How the housing crisis shaped Britain

Two new books show the country is blighted by landlordism, homelessness and Thatcher’s legacy.

By Anoosh Chakelian

Every morning I am confronted with the housing crisis, in the form of scaffolders stomping past my bedroom window. I live among housing association tenants, private renters and leaseholders in a low-rise, ex-local authority block, which is having two extra levels of flats built on top – known in the jargon as developing “airspace”.

Despite the leaks, sudden water outages and persistent drilling, I am trying to accept the work as necessary. The London borough where I live has a long waiting list for social housing: it can take 14 years for some applicants. The national need for living space is desperate – as illustrated in Tenants: The People on the Frontline of Britain’s Housing Emergency by the journalist Vicky Spratt. One in three people in the UK, Spratt tells us, is without a safe and stable home. Daniel Lavelle, an investigative journalist who grew up in care and has slept rough, brings a first-person perspective in his memoir, Down and Out: Surviving the Homelessness Crisis.

Both writers have experienced housing stress. Spratt remembers the bailiffs knocking when she was seven, when she lost her family home. More recently, when she split with her partner and co-homeowner she felt the precariousness of Help to Buy – David Cameron and George Osborne’s scheme to create more first-time buyers, which simply stoked demand and, in turn, house prices . She reflects on the postwar “golden age” when council houses were “deliberately aspirational”: Spratt’s grandmother tells of how the brand new maisonette she and her husband rented from Croydon Council in 1956 changed their life.

[See also: How the rise of buy-to-let landlords fuelled the housing crisis]
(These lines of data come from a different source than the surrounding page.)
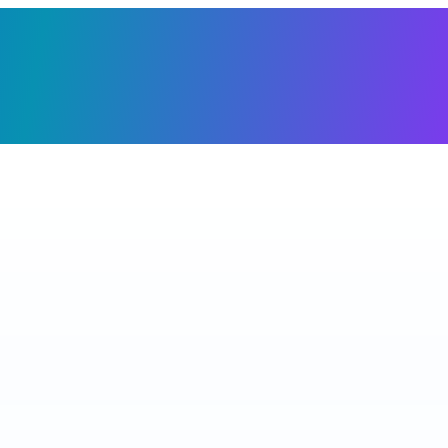
Giỏ h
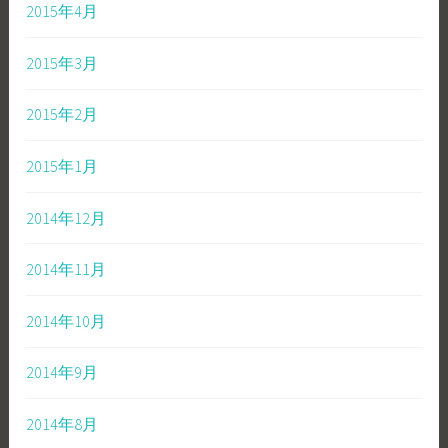
2015年4月
2015年3月
2015年2月
2015年1月
2014年12月
2014年11月
2014年10月
2014年9月
2014年8月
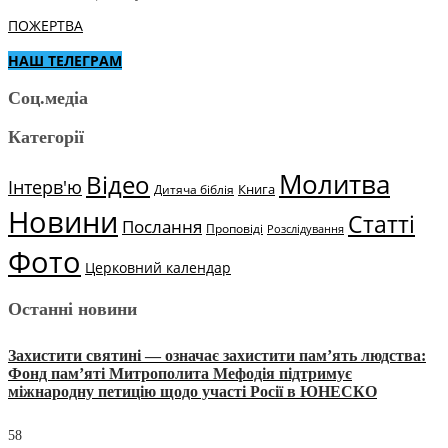
ПОЖЕРТВА
НАШ ТЕЛЕГРАМ
Соц.медіа
Категорії
Молитва
Відео
Інтерв'ю
Книга
Дитяча біблія
Новини
Статті
Послання
Проповіді
Розслідування
Фото
Церковний календар
Останні новини
Захистити святині — означає захистити пам’ять людства:
Фонд пам’яті Митрополита Мефодія підтримує
міжнародну петицію щодо участі Росії в ЮНЕСКО
58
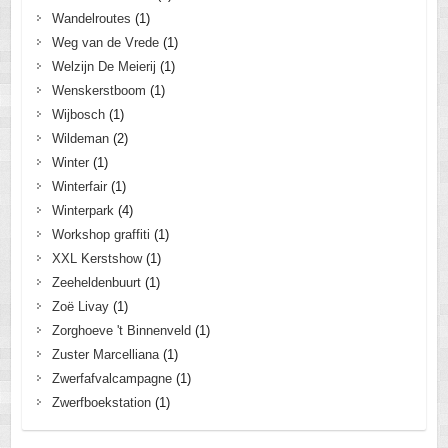
Wandelroutes
(1)
Weg van de Vrede
(1)
Welzijn De Meierij
(1)
Wenskerstboom
(1)
Wijbosch
(1)
Wildeman
(2)
Winter
(1)
Winterfair
(1)
Winterpark
(4)
Workshop graffiti
(1)
XXL Kerstshow
(1)
Zeeheldenbuurt
(1)
Zoë Livay
(1)
Zorghoeve 't Binnenveld
(1)
Zuster Marcelliana
(1)
Zwerfafvalcampagne
(1)
Zwerfboekstation
(1)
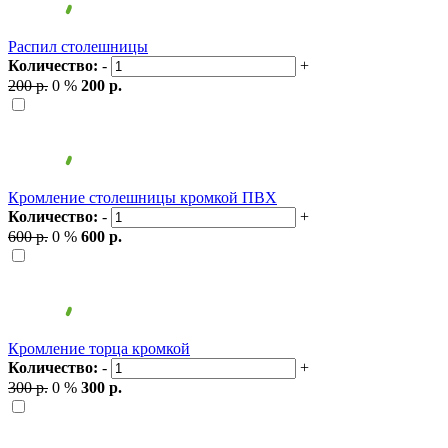
Распил столешницы
Количество:
-
+
200 р.
0 %
200 р.
Кромление столешницы кромкой ПВХ
Количество:
-
+
600 р.
0 %
600 р.
Кромление торца кромкой
Количество:
-
+
300 р.
0 %
300 р.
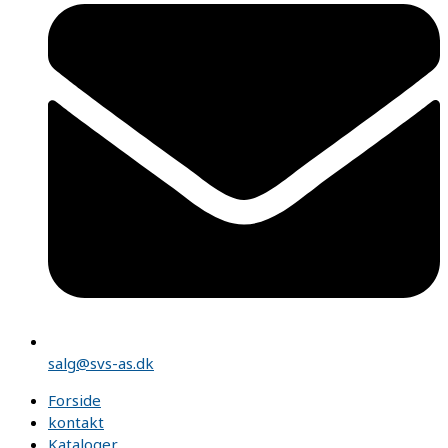
salg@svs-as.dk
Forside
kontakt
Kataloger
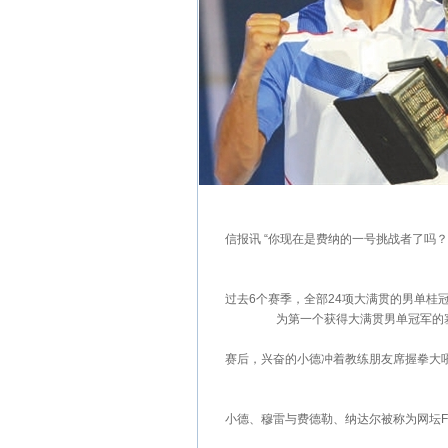
信报讯 “你现在是费纳的一号挑战者了吗？”
过去6个赛季，全部24项大满贯的男单桂冠，
为第一个获得大满贯男单冠军的
赛后，兴奋的小德冲着教练朋友席握拳大吼，
小德、穆雷与费德勒、纳达尔被称为网坛F4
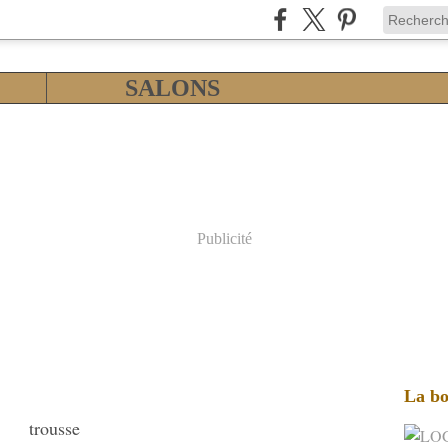
SALONS
Publicité
La bo
trousse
Lavelle, who has ADHD and struggled with alcohol abuse and depression, suffered trauma in his childhood that he doesn’t detail. As a result, he grew up a “human pinball” in and around Oldham: by the time he was 17 he had ricocheted between 11 different addresses, including children’s homes and foster families. In adulthood, he moved between run-down council flats, private rentals, and – at the age of 26 – a tent. Stints living and working at Emmaus charity accommodation, which he characterises as a “workhouse”, left him feeling conflicted and ultimately exploited.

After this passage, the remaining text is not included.